- _INPUT_:

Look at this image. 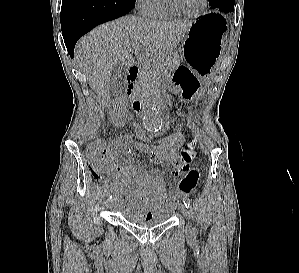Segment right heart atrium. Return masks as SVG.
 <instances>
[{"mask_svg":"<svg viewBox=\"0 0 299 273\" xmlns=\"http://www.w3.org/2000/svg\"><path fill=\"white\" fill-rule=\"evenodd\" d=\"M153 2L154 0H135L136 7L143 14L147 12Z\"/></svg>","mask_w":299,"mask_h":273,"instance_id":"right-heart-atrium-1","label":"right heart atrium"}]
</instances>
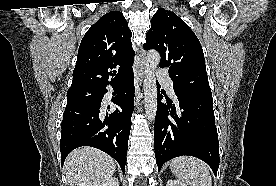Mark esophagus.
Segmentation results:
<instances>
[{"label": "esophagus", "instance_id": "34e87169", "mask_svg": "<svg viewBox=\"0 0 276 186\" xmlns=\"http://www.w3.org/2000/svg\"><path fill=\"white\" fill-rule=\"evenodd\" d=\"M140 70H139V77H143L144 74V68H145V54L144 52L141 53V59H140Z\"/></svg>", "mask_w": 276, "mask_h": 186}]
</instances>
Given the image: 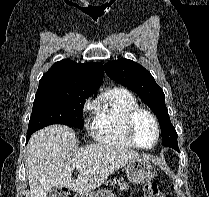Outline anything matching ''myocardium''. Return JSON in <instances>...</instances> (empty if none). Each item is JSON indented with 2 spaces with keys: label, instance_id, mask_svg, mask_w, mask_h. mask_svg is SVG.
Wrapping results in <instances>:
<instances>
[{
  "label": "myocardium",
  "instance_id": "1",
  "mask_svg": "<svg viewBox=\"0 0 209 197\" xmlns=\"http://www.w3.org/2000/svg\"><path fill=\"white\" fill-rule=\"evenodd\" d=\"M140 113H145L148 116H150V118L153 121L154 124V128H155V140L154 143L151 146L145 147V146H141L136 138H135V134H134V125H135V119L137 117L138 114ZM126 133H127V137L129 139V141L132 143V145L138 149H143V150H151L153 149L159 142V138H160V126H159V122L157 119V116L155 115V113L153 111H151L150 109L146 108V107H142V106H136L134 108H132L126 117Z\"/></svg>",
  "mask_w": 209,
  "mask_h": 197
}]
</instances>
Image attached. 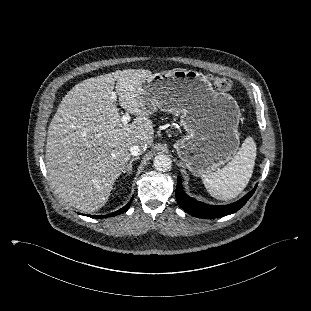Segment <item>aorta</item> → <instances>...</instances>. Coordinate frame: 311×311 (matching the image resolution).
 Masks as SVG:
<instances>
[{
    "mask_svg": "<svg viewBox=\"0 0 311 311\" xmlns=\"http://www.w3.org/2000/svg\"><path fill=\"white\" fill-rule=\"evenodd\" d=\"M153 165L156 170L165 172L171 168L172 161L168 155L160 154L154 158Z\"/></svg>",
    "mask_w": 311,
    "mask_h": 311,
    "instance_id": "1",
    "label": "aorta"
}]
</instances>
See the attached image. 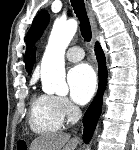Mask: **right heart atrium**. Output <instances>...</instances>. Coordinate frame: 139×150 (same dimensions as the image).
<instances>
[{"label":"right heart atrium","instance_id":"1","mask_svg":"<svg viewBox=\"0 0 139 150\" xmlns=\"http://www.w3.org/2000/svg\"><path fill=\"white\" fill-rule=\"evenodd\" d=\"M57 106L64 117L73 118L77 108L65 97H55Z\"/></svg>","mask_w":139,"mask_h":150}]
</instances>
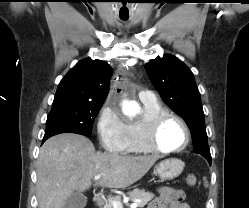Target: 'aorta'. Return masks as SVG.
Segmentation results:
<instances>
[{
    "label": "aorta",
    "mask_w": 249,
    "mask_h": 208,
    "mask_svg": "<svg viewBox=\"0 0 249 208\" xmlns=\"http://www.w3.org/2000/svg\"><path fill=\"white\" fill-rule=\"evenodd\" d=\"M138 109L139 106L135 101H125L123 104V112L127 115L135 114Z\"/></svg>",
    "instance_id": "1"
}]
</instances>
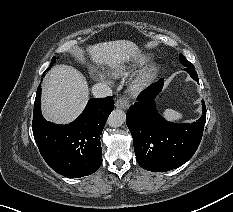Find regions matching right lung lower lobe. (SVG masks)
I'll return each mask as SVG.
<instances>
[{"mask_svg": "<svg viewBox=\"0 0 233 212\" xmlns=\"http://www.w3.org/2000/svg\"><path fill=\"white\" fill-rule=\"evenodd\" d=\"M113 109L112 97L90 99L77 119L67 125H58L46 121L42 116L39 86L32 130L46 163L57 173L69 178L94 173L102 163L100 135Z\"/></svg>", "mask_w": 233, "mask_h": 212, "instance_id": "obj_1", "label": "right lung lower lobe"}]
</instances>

- _PROBLEM TO SOLVE_:
Only the lines from the one containing "Find regions matching" through the end of the records are wanted, set down exactly and without their pictures.

- _EXPECTED ANSWER_:
Find regions matching right lung lower lobe. (SVG masks)
I'll return each mask as SVG.
<instances>
[{"mask_svg": "<svg viewBox=\"0 0 233 212\" xmlns=\"http://www.w3.org/2000/svg\"><path fill=\"white\" fill-rule=\"evenodd\" d=\"M113 109L112 97L90 99L77 119L67 125H58L46 121L42 116L39 86L32 130L46 163L57 173L69 178L94 173L102 163L100 135Z\"/></svg>", "mask_w": 233, "mask_h": 212, "instance_id": "obj_1", "label": "right lung lower lobe"}]
</instances>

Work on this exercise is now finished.